No todos los miembros de esas élites, sin embargo, se vieron
perjudicados por la crisis. Las familias Pombo, López Morales, Silió,
Delibes, Alba, Semprún, Lecanda, Iztueta, Jalón, Álvarez Taladriz,
Gamazo, Dibildos, Alzurena, Zorita, Alonso Pesquera, Reynoso, etc.
mantuvieron o acrecentaron su estatus, favorecido en algunos casos
por los enlaces matrimoniales y la consiguiente unión de sus
patrimonios. En algunos casos, incluso (el de los apellidos Gamazo,
Alba y Silió), se convirtieron en cabezas visibles de importantes partidos
políticos -el liberal-fusionista, el liberal y el conservador- e influyeron en
el desarrollo industrial con su actividad o con sus decisiones desde las
carteras ministeriales que ocuparon.

Pero el principal cambio en la sociedad y en la economía, vuelvo a


insistir, estuvo en las fábricas de harinas dedicadas a la transformación
y molturado de cereal y en particular del trigo, que sustituyeron el
ingenio de piedras de la molinería tradicional por un sistema de rodillos
que permitió reducir los costos y aumentar la producción obtenida con
cada kilo de grano. El invento se debía a diferentes patentes aunque la
más usada fue la del ingeniero suizo Adolf Bühler, cuyo nombre quedó
para siempre ligado a la obtención de harina de calidad y a la
fabricación de los tipos de pan que ahora disfrutamos.

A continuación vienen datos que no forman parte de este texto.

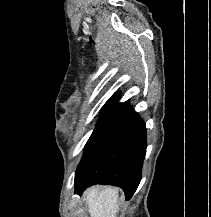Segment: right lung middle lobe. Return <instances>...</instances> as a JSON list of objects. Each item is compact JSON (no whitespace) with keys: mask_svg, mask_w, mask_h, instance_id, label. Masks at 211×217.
I'll return each instance as SVG.
<instances>
[{"mask_svg":"<svg viewBox=\"0 0 211 217\" xmlns=\"http://www.w3.org/2000/svg\"><path fill=\"white\" fill-rule=\"evenodd\" d=\"M114 121L113 119H101L97 123L91 137L89 138L87 144H86V149L85 153L90 149V147L93 145V143L96 141L98 136L107 128V126ZM84 153V155H85Z\"/></svg>","mask_w":211,"mask_h":217,"instance_id":"right-lung-middle-lobe-1","label":"right lung middle lobe"}]
</instances>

Otro modelo de fábrica, la de chocolate, tuvo en Valladolid y provincia


mucho predicamento. Para los adictos había innumerables calidades y
buena prueba de que el cacao era un producto muy demandado es que
el propietario Basilio Santos, dueño de dos fábricas, cuando tiene que
desprenderse de una de ellas por la crisis, opta por quedarse con la más
productiva, la de chocolate. La tableta de chocolate se inventó en
Inglaterra hacia 1847 y en España entró en 1854, comercializada por la
Compañía Colonial. Valladolid fue una de las capitales de provincia que
más fábricas de chocolate tuvo en el siglo XIX, contabilizándose a
comienzos del siglo XX más de diez, entre las que estaban la de Dimas
Alonso, la de Modesto Mata, la de Miguel Uña, la de Alejandro Tejedor,
la de Eulogio Santillana y la de Eudosio López.

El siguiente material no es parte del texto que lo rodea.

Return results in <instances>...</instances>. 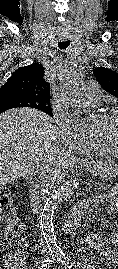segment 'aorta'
<instances>
[{"mask_svg": "<svg viewBox=\"0 0 118 269\" xmlns=\"http://www.w3.org/2000/svg\"><path fill=\"white\" fill-rule=\"evenodd\" d=\"M84 74L78 67H72L60 79L61 94L75 115L77 121L85 127L92 125V118L88 111L77 107L76 99L81 93ZM75 183L68 181L57 188L50 198L45 202L41 220L40 229L48 248L53 252H58L59 247L53 226V217L58 205L74 194Z\"/></svg>", "mask_w": 118, "mask_h": 269, "instance_id": "762f6f07", "label": "aorta"}]
</instances>
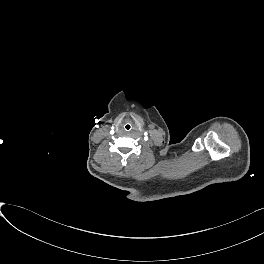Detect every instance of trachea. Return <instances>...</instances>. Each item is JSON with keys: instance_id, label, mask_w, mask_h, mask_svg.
I'll list each match as a JSON object with an SVG mask.
<instances>
[{"instance_id": "trachea-1", "label": "trachea", "mask_w": 264, "mask_h": 264, "mask_svg": "<svg viewBox=\"0 0 264 264\" xmlns=\"http://www.w3.org/2000/svg\"><path fill=\"white\" fill-rule=\"evenodd\" d=\"M132 128H133V126H132V124L130 122H125L123 124V130L125 132H130L132 130Z\"/></svg>"}]
</instances>
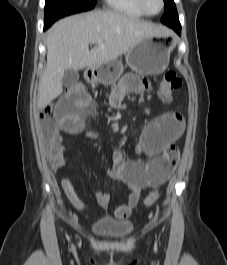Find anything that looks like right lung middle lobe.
Returning <instances> with one entry per match:
<instances>
[{
  "instance_id": "right-lung-middle-lobe-1",
  "label": "right lung middle lobe",
  "mask_w": 227,
  "mask_h": 265,
  "mask_svg": "<svg viewBox=\"0 0 227 265\" xmlns=\"http://www.w3.org/2000/svg\"><path fill=\"white\" fill-rule=\"evenodd\" d=\"M96 0H46L44 8V28L51 26L57 19L73 13L94 8Z\"/></svg>"
}]
</instances>
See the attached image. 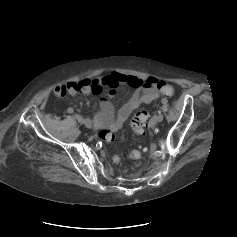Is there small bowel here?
<instances>
[{
  "instance_id": "obj_1",
  "label": "small bowel",
  "mask_w": 237,
  "mask_h": 237,
  "mask_svg": "<svg viewBox=\"0 0 237 237\" xmlns=\"http://www.w3.org/2000/svg\"><path fill=\"white\" fill-rule=\"evenodd\" d=\"M120 85H128L134 89L132 97L114 116L112 104L102 99L99 102V108L95 114V122L99 127H107L112 131L119 129L126 121L128 116L142 105L150 104L158 98L159 80L155 77L139 79L134 76H127L121 73H111L102 78L85 79L79 82H70L59 85L54 89L57 97H63L66 94H101L106 91L110 96L116 92Z\"/></svg>"
}]
</instances>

Industriales como Manuel Pombo, Toribio Lecanda o José María Iztueta


–santanderinos los tres- unen sus nombres a propietarios como
Mariano Miguel de Reynoso o Blas López Morales que compran grandes
extensiones agrícolas o terrenos cercanos a la ciudad, provenientes de
las desamortizaciones de Mendizábal y Madoz, para hacerse con la llave
del desarrollo urbano y del incremento en la producción y exportación
de trigo, por ejemplo. Dos fundiciones, la de Julio Cardailhac y Félix
Aldea y la de Agustín Mialhe, serán precursoras de una próspera
industria que tendrá a Leto Gabilondo o a Miguel de Prado como
ejemplos más importantes. Durante ese período se crean casi 50
sociedades comerciales en la ciudad y en la lista de los mayores
contribuyentes a la hacienda pública figuran en lugares destacados los
fabricantes de harinas. Al abrigo de determinadas fortunas se abren las
primeras entidades financieras serias: el Crédito Castellano, La Unión
Castellana, el Banco de Valladolid, la Caja de Ahorros o la Sociedad de
Crédito Industrial Agrícola y Mercantil.

Es decir, y con esto termino y podemos pasar a la exposición, Valladolid


y su historia, tanto en la ciudad como en la provincia, no habrían sido
las mismas sin el cereal, sin el trigo y sin sus derivados y el procesado
de sus productos. Buena prueba de ello es la existencia de un magnífico
museo como éste dedicado al tema, y de la exposición que hoy se
inaugura para celebrar los diez años de su existencia.